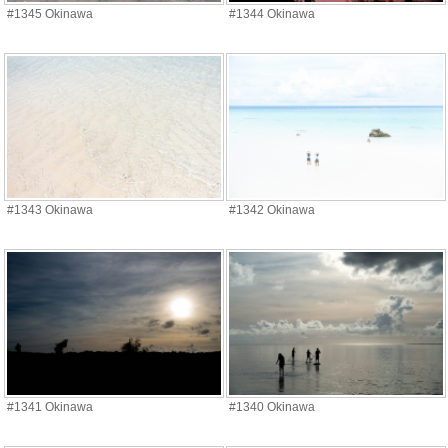
#1345 Okinawa
#1344 Okinawa
#1343 Okinawa
#1342 Okinawa
#1341 Okinawa
#1340 Okinawa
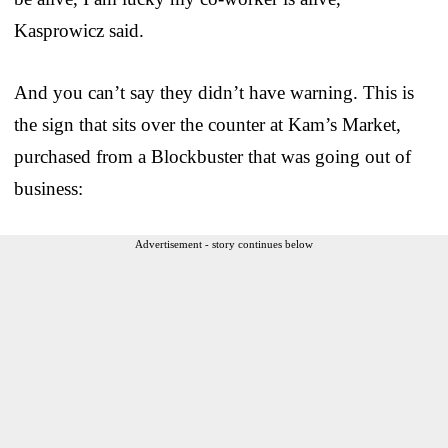
Kasprowicz said.
And you can’t say they didn’t have warning. This is
the sign that sits over the counter at Kam’s Market,
purchased from a Blockbuster that was going out of
business:
Advertisement - story continues below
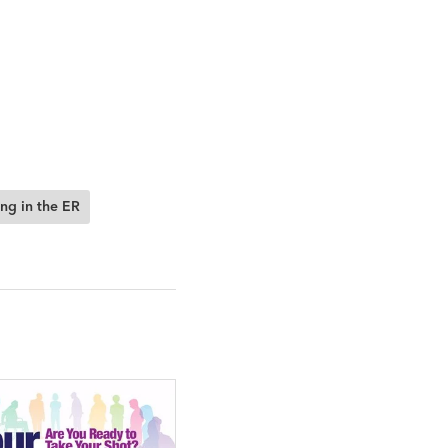
ng in the ER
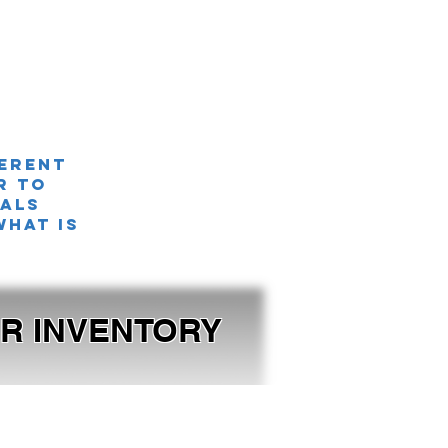
ferent
r TO
nals
what is
OUR INVENTORY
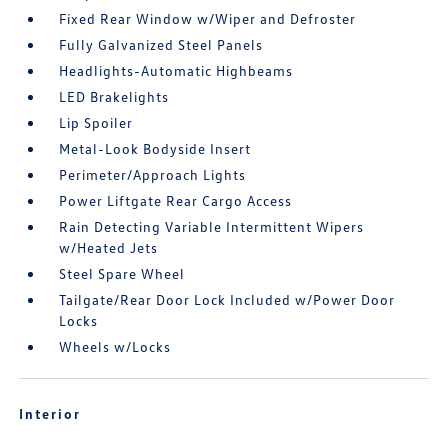
Fixed Rear Window w/Wiper and Defroster
Fully Galvanized Steel Panels
Headlights-Automatic Highbeams
LED Brakelights
Lip Spoiler
Metal-Look Bodyside Insert
Perimeter/Approach Lights
Power Liftgate Rear Cargo Access
Rain Detecting Variable Intermittent Wipers
w/Heated Jets
Steel Spare Wheel
Tailgate/Rear Door Lock Included w/Power Door
Locks
Wheels w/Locks
Interior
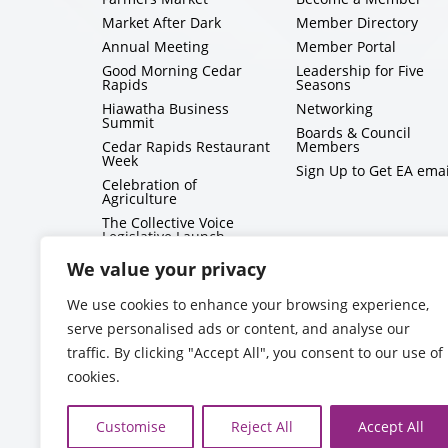
Market After Dark
Member Directory
Annual Meeting
Member Portal
Good Morning Cedar
Leadership for Five
Rapids
Seasons
Hiawatha Business
Networking
Summit
Boards & Council
Cedar Rapids Restaurant
Members
Week
Sign Up to Get EA emai
Celebration of
Agriculture
The Collective Voice
Legislative Launch
BizMix
We value your privacy
Capitol Conversations
We use cookies to enhance your browsing experience,
serve personalised ads or content, and analyse our
traffic. By clicking "Accept All", you consent to our use of
cookies.
Customise
Reject All
Accept All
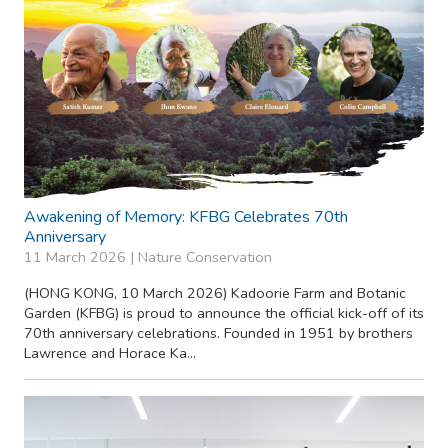
Awakening of Memory: KFBG Celebrates 70th
Anniversary
11 March 2026 |
Nature Conservation
(HONG KONG, 10 March 2026) Kadoorie Farm and Botanic
Garden (KFBG) is proud to announce the official kick-off of its
70th anniversary celebrations. Founded in 1951 by brothers
Lawrence and Horace Ka...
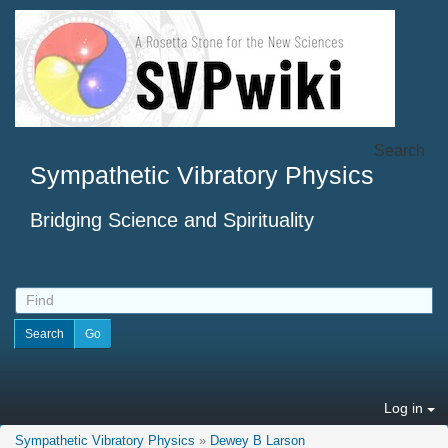
Search
Sympathetic Vibratory Physics
Bridging Science and Spirituality
Log in
Sympathetic Vibratory Physics
»
Dewey B Larson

PROBLEM:
Restate it all word for word: every record, no pictures.

TASK SOLUTION:
#1345 Okinawa
#1344 Okinawa
#1343 Okinawa
#1342 Okinawa
#1341 Okinawa
#1340 Okinawa
Kasprowicz said.
And you can’t say they didn’t have warning. This is
the sign that sits over the counter at Kam’s Market,
purchased from a Blockbuster that was going out of
business:
Advertisement - story continues below
ng in the ER
ferent
r TO
nals
what is
OUR INVENTORY
Fixed Rear Window w/Wiper and Defroster
Fully Galvanized Steel Panels
Headlights-Automatic Highbeams
LED Brakelights
Lip Spoiler
Metal-Look Bodyside Insert
Perimeter/Approach Lights
Power Liftgate Rear Cargo Access
Rain Detecting Variable Intermittent Wipers
w/Heated Jets
Steel Spare Wheel
Tailgate/Rear Door Lock Included w/Power Door
Locks
Wheels w/Locks
Interior
Market After Dark
Member Directory
Annual Meeting
Member Portal
Good Morning Cedar
Leadership for Five
Rapids
Seasons
Hiawatha Business
Networking
Summit
Boards & Council
Cedar Rapids Restaurant
Members
Week
Sign Up to Get EA emai
Celebration of
Agriculture
The Collective Voice
Legislative Launch
BizMix
We value your privacy
Capitol Conversations
We use cookies to enhance your browsing experience,
serve personalised ads or content, and analyse our
traffic. By clicking "Accept All", you consent to our use of
cookies.
Customise
Reject All
Accept All
Awakening of Memory: KFBG Celebrates 70th
Anniversary
11 March 2026 |
Nature Conservation
(HONG KONG, 10 March 2026) Kadoorie Farm and Botanic
Garden (KFBG) is proud to announce the official kick-off of its
70th anniversary celebrations. Founded in 1951 by brothers
Lawrence and Horace Ka...
Search
Sympathetic Vibratory Physics
Bridging Science and Spirituality
Log in
Sympathetic Vibratory Physics
»
Dewey B Larson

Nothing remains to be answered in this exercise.